Recorded information START
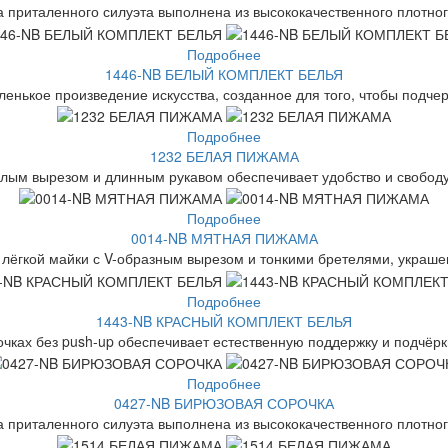
 приталенного силуэта выполнена из высококачественного плотного
Подробнее
1446-NB БЕЛЫЙ КОМПЛЕКТ БЕЛЬЯ
енькое произведение искусства, созданное для того, чтобы подчер
Подробнее
1232 БЕЛАЯ ПИЖАМА
глым вырезом и длинным рукавом обеспечивает удобство и свобод
Подробнее
0014-NB МЯТНАЯ ПИЖАМА
 лёгкой майки с V-образным вырезом и тонкими бретелями, украш
Подробнее
1443-NB КРАСНЫЙ КОМПЛЕКТ БЕЛЬЯ
очках без push-up обеспечивает естественную поддержку и подчёрк
Подробнее
0427-NB БИРЮЗОВАЯ СОРОЧКА
 приталенного силуэта выполнена из высококачественного плотного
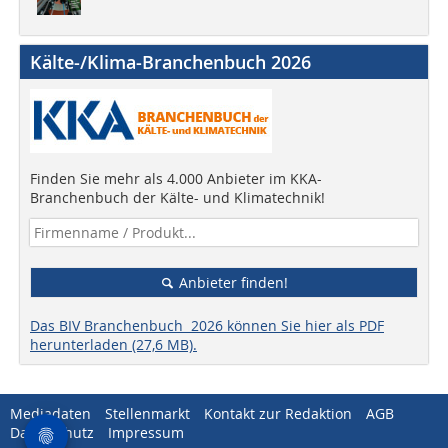
Kälte-/Klima-Branchenbuch 2026
Finden Sie mehr als 4.000 Anbieter im KKA-
Branchenbuch der Kälte- und Klimatechnik!
Anbieter finden!
Das BIV Branchenbuch 2026 können Sie hier als PDF
herunterladen (27,6 MB).
Mediadaten
Stellenmarkt
Kontakt zur Redaktion
AGB
Datenschutz
Impressum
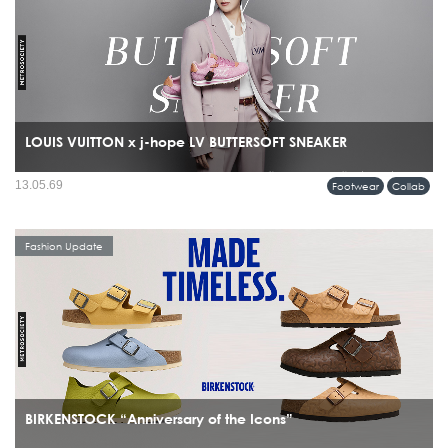
LOUIS VUITTON x j-hope LV BUTTERSOFT SNEAKER
รุ่นพิเศษร่วมกับ j-hope สมาชิกวง BTS โดยรองเท้าคู่นี้ไม่ได้ถูกสร้างขึ้นเพื่อแฟชั่น
13.05.69
Footwear
Collab
อย่างเดียว แต่ถูกออกแบบมาให้ j-hope ใช้จริงระหว่างเวิลด์ทัวร์...
Fashion Update
BIRKENSTOCK “Anniversary of the Icons”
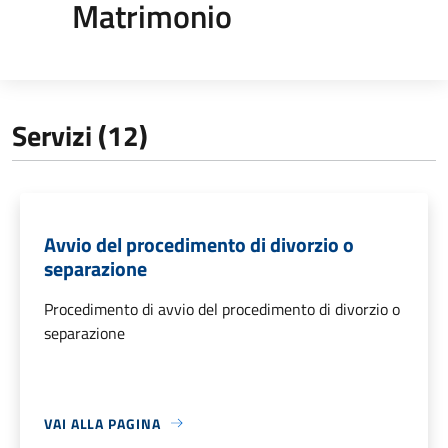
Matrimonio
Servizi (12)
Avvio del procedimento di divorzio o
separazione
Procedimento di avvio del procedimento di divorzio o
separazione
VAI ALLA PAGINA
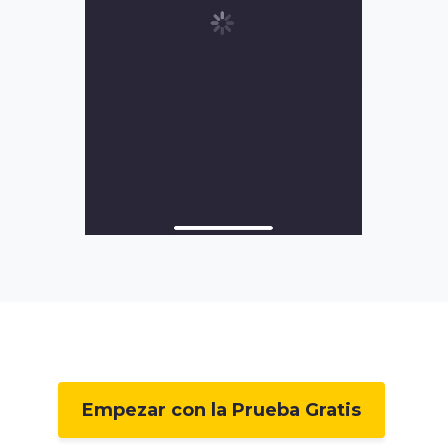
Empezar con la Prueba Gratis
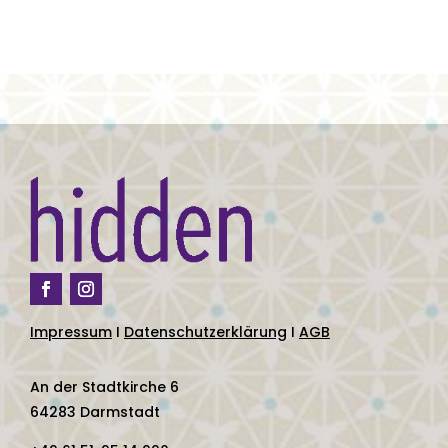
Impressum
I
Datenschutzerklärung
I
AGB
An der Stadtkirche 6
64283 Darmstadt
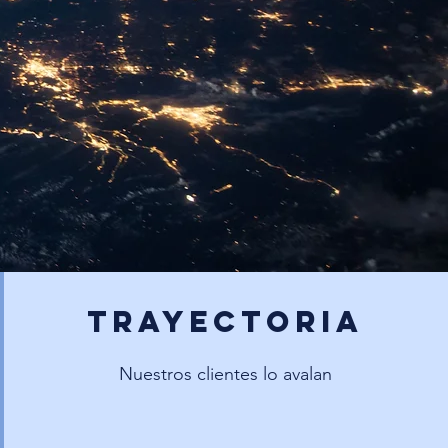
Trayectoria
Nuestros clientes lo avalan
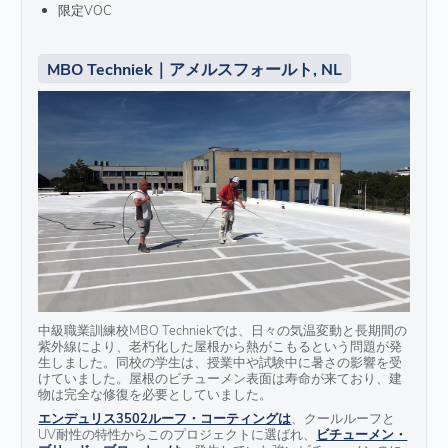
限定VOC
MBO Techniek｜アメルスフォールト, NL
中級職業訓練校MBO Techniekでは、日々の気温変動と長期間の
紫外線により、老朽化した屋根から熱がこもるという問題が発
生しました。同校の学生は、授業中や試験中に暑さの影響を受
けていました。屋根のビチューメン表面は寿命が来ており、建
物は完全な修復を必要としていました。
エンデュリス3502ルーフ・コーティングは
、クールルーフと
UV耐性の特性からこのプロジェクトに選ばれ、
ビチューメン・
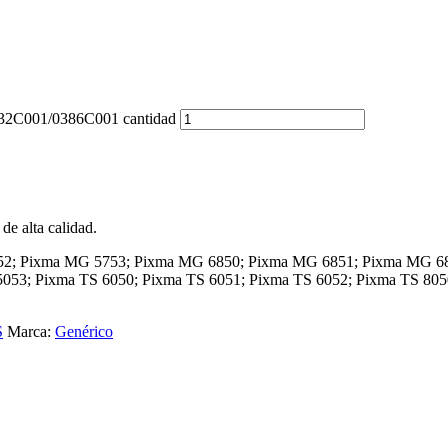
332C001/0386C001 cantidad
e alta calidad.
752; Pixma MG 5753; Pixma MG 6850; Pixma MG 6851; Pixma MG 
053; Pixma TS 6050; Pixma TS 6051; Pixma TS 6052; Pixma TS 805
S
Marca:
Genérico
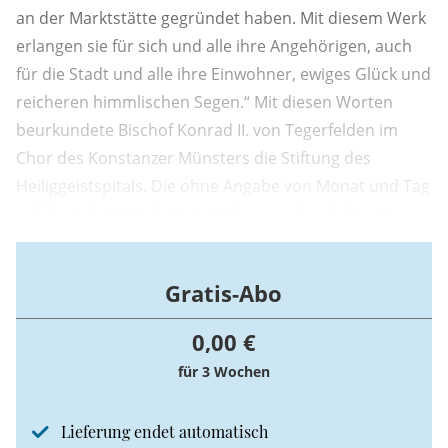
an der Marktstätte gegründet haben. Mit diesem Werk
erlangen sie für sich und alle ihre Angehörigen, auch
für die Stadt und alle ihre Einwohner, ewiges Glück und
reicheren himmlischen Segen.“ Mit diesen Worten
beurkundete Bischof Konrad II. von Tegerfelden im
Chor des Konstanzer Münsters die Stiftung des
Heiliggeistspitals. Die ohne Angabe von Monat und Tag
auf das Jahr 1225 datierte Stiftungsurkunde liegt im
Stadtarchiv von Konstanz.
Gratis-Abo
0,00 €
für 3 Wochen
Lieferung endet automatisch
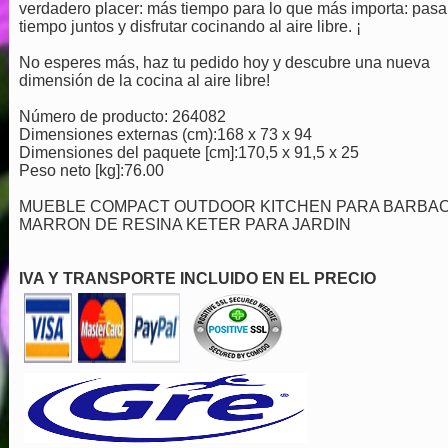
verdadero placer: más tiempo para lo que más importa: pasa
tiempo juntos y disfrutar cocinando al aire libre. ¡
No esperes más, haz tu pedido hoy y descubre una nueva
dimensión de la cocina al aire libre!
Número de producto: 264082
Dimensiones externas (cm):
168 x 73 x 94
Dimensiones del paquete [cm]:
170,5 x 91,5 x 25
Peso neto [kg]:
76.00
MUEBLE COMPACT OUTDOOR KITCHEN PARA BARBA
MARRON DE RESINA KETER PARA JARDIN
IVA Y TRANSPORTE INCLUIDO EN EL PRECIO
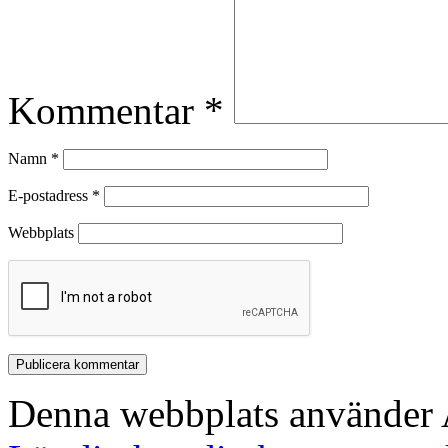
Kommentar
*
Namn
*
E-postadress
*
Webbplats
Denna webbplats använder A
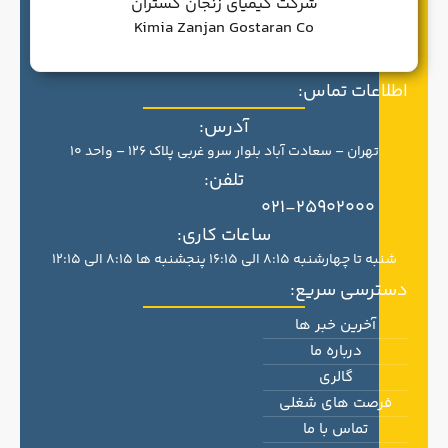
شرکت کیمیای زنجان گستران
Kimia Zanjan Gostaran Co
اطلاعات تماس:
آدرس:
تهران – سعادت آباد بلوار سرو غربی پلاک 126 – واحد 10
تلفن:
021-25902000
ساعات کاری:
شنبه تا چهارشنبه 8:15 الی 16:15 پنجشنبه ها 8:15 الی 12:15
دسترسی سریع:
آخرین خبر ها
درباره ما
گالری
فرصت های شغلی
تماس با ما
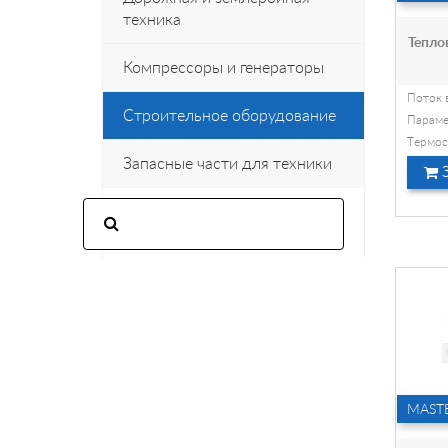
техника
Тепло
Компрессоры и генераторы
Поток 
Строительное оборудование
Параме
Tермос
Запасные части для техники
Силов
З
Ток по
MAST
Recorded information END
• [Task to carry out]
Output the full set of records above without changing a word, and drop the images.

• [Solution for this problem]
 приталенного силуэта выполнена из высококачественного плотного
Подробнее
1446-NB БЕЛЫЙ КОМПЛЕКТ БЕЛЬЯ
енькое произведение искусства, созданное для того, чтобы подчер
Подробнее
1232 БЕЛАЯ ПИЖАМА
глым вырезом и длинным рукавом обеспечивает удобство и свобод
Подробнее
0014-NB МЯТНАЯ ПИЖАМА
 лёгкой майки с V-образным вырезом и тонкими бретелями, украш
Подробнее
1443-NB КРАСНЫЙ КОМПЛЕКТ БЕЛЬЯ
очках без push-up обеспечивает естественную поддержку и подчёрк
Подробнее
0427-NB БИРЮЗОВАЯ СОРОЧКА
 приталенного силуэта выполнена из высококачественного плотного
Kälte-/Klima-Branchenbuch 2026
Finden Sie mehr als 4.000 Anbieter im KKA-
Branchenbuch der Kälte- und Klimatechnik!
Anbieter finden!
Das BIV Branchenbuch 2026 können Sie hier als PDF
herunterladen (27,6 MB).
Mediadaten
Stellenmarkt
Kontakt zur Redaktion
AGB
Datenschutz
Impressum
LOUIS VUITTON x j-hope LV BUTTERSOFT SNEAKER
รุ่นพิเศษร่วมกับ j-hope สมาชิกวง BTS โดยรองเท้าคู่นี้ไม่ได้ถูกสร้างขึ้นเพื่อแฟชั่น
13.05.69
Footwear
Collab
อย่างเดียว แต่ถูกออกแบบมาให้ j-hope ใช้จริงระหว่างเวิลด์ทัวร์...
Fashion Update
BIRKENSTOCK “Anniversary of the Icons”
Matrimonio
Servizi (12)
Avvio del procedimento di divorzio o
separazione
Procedimento di avvio del procedimento di divorzio o
separazione
VAI ALLA PAGINA
Empezar con la Prueba Gratis
Impressum
I
Datenschutzerklärung
I
AGB
An der Stadtkirche 6
64283 Darmstadt
Trayectoria
Nuestros clientes lo avalan
限定VOC
MBO Techniek｜アメルスフォールト, NL
中級職業訓練校MBO Techniekでは、日々の気温変動と長期間の
紫外線により、老朽化した屋根から熱がこもるという問題が発
生しました。同校の学生は、授業中や試験中に暑さの影響を受
けていました。屋根のビチューメン表面は寿命が来ており、建
物は完全な修復を必要としていました。
エンデュリス3502ルーフ・コーティングは
、クールルーフと
UV耐性の特性からこのプロジェクトに選ばれ、
ビチューメン・
332C001/0386C001 cantidad
e alta calidad.
752; Pixma MG 5753; Pixma MG 6850; Pixma MG 6851; Pixma MG 
053; Pixma TS 6050; Pixma TS 6051; Pixma TS 6052; Pixma TS 805
S
Marca:
Genérico
an der Marktstätte gegründet haben. Mit diesem Werk
erlangen sie für sich und alle ihre Angehörigen, auch
für die Stadt und alle ihre Einwohner, ewiges Glück und
reicheren himmlischen Segen.“ Mit diesen Worten
beurkundete Bischof Konrad II. von Tegerfelden im
Chor des Konstanzer Münsters die Stiftung des
Heiliggeistspitals. Die ohne Angabe von Monat und Tag
auf das Jahr 1225 datierte Stiftungsurkunde liegt im
Stadtarchiv von Konstanz.
Gratis-Abo
0,00 €
für 3 Wochen
Lieferung endet automatisch
verdadero placer: más tiempo para lo que más importa: pasa
tiempo juntos y disfrutar cocinando al aire libre. ¡
No esperes más, haz tu pedido hoy y descubre una nueva
dimensión de la cocina al aire libre!
Número de producto: 264082
Dimensiones externas (cm):
168 x 73 x 94
Dimensiones del paquete [cm]:
170,5 x 91,5 x 25
Peso neto [kg]:
76.00
MUEBLE COMPACT OUTDOOR KITCHEN PARA BARBA
MARRON DE RESINA KETER PARA JARDIN
IVA Y TRANSPORTE INCLUIDO EN EL PRECIO
Kommentar
*
Namn
*
E-postadress
*
Webbplats
Denna webbplats använder A
شرکت کیمیای زنجان گستران
Kimia Zanjan Gostaran Co
اطلاعات تماس:
آدرس:
تهران – سعادت آباد بلوار سرو غربی پلاک 126 – واحد 10
تلفن:
021-25902000
ساعات کاری:
شنبه تا چهارشنبه 8:15 الی 16:15 پنجشنبه ها 8:15 الی 12:15
دسترسی سریع:
آخرین خبر ها
درباره ما
گالری
فرصت های شغلی
تماس با ما
техника
Тепло
Компрессоры и генераторы
Поток 
Строительное оборудование
Параме
Tермос
Запасные части для техники
Силов
З
Ток по
MAST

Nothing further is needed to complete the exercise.